| 
		
		Een goede onderzoeksvraag helpt je gericht zoeken naar informatie. Je zoekt informatie die antwoordgeeft op de vraag. Bruikbaar is alle informatie die antwoord op de vraag geeft. Informatie die geen
 antwoord op de onderzoeksvraag geeft is dus niet bruikbaar.
 In het kort
 Je bedenkt een vraag en je zoekt een antwoord:
 VRAAG  ANTWOORD
 Hoofdvraag en deelvragen
 Een onderzoeksvraag bestaat uit één hoofdvraag en een aantal deelvragen. De deelvragen moeten
 samen antwoord geven op de hoofdvraag. Zorg ervoor dat je niet teveel of te weinig deelvragen nodig
 hebt.
 Je kunt per deelvraag een paragraaf van je werkstuk schrijven. Het werkstuk als geheel geeft
 antwoord op de hoofdvraag, waarvoor je het best een meervoudige, verklarende vraag kunt
 bedenken. Zo helpen de vragen je structuur aan te brengen in je werk.
 Soorten informatievragen
 Er zijn drie soorten vragen. Daarbij zijn de verklarende vragen vaak het lastigst. Toch zijn die heel
 bruikbaar omdat het bij veel onderzoeken het uiteindelijk meer om inzicht, het verklaren van een
 verschijnsel gaat, dan om feiten, het beschrijven ervan.

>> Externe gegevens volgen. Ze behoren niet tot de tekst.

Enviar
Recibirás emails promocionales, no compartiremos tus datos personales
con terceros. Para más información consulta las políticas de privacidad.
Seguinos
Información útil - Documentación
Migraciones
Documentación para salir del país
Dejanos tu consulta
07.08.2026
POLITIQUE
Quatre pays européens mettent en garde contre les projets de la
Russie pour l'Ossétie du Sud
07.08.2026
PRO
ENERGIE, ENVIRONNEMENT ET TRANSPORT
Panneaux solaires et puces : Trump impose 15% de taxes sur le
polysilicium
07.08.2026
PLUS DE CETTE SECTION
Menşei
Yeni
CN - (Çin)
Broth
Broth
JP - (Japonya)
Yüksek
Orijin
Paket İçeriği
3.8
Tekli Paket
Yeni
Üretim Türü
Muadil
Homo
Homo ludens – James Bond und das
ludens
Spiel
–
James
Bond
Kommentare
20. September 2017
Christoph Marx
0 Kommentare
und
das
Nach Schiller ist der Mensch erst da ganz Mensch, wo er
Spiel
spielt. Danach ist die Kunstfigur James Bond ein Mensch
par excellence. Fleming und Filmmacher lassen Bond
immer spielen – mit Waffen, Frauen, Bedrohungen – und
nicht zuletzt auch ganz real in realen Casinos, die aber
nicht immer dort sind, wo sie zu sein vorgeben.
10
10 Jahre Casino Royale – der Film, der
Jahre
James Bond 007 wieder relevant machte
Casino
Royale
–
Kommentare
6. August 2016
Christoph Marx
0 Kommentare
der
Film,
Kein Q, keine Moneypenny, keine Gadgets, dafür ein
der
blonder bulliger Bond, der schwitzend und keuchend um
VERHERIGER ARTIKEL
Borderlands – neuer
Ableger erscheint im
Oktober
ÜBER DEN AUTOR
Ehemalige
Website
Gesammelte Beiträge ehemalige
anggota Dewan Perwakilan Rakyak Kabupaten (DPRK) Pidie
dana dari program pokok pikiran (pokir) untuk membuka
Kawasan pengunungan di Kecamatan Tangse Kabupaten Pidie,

 · beschrijvende: “Hoe zit …. in elkaar?”
 · vergelijkende: “Wat is het verschil tussen …. en ….?”
 · verklarende: “Hoe komt het dat…?” “Waarom…?”

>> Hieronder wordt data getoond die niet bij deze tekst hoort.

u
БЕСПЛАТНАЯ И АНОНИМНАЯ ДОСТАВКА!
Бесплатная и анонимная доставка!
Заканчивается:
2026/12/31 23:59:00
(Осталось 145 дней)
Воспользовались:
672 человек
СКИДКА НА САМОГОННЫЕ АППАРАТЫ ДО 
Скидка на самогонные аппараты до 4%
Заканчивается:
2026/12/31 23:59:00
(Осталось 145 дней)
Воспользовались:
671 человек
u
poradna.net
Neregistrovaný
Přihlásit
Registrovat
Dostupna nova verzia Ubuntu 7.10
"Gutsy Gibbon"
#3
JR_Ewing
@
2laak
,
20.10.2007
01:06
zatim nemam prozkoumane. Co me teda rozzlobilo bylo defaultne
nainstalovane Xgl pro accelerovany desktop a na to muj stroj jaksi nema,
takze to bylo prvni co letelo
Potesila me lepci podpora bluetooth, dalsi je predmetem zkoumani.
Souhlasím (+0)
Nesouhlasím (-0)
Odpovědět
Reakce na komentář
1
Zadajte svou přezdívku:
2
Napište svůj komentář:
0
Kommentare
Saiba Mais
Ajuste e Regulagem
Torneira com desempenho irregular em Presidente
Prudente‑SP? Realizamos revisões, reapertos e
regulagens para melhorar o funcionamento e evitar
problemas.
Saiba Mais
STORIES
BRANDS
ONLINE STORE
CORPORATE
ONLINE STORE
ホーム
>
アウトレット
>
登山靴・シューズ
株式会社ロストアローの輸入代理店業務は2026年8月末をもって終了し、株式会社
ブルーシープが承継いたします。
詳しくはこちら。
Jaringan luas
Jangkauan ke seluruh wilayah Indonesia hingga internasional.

 Zó bedenk je een goede onderzoeksvraag:
 1. Bedenk wat je al weet (voorkennis)
 2. Bedenk waar je nieuwsgierig naar bent: wat is de moeite waard uitgezocht te worden
 3. Bedenk wat voor soort onderzoeksvraag je gaat opstellen (zie bij: "soorten informatievragen")
 4. Zet de onderzoeksvraag op papier
 5. Controleer je vraag: is dit echt wat je wilt weten?
 6. Bedenk deelvragen
 7. Controleer: geven de deelvragen samen antwoord op de hoofdvraag? Pas zo nodig de
 hoofdvraag aan
 Aanwijzingen:
 Formuleer de onderzoeksvraag als vraag: maak een vragende zin en gebruik vragende
 voornaamwoorden:
 wie, wat, hoe, waarom, waar, wanneer, welke.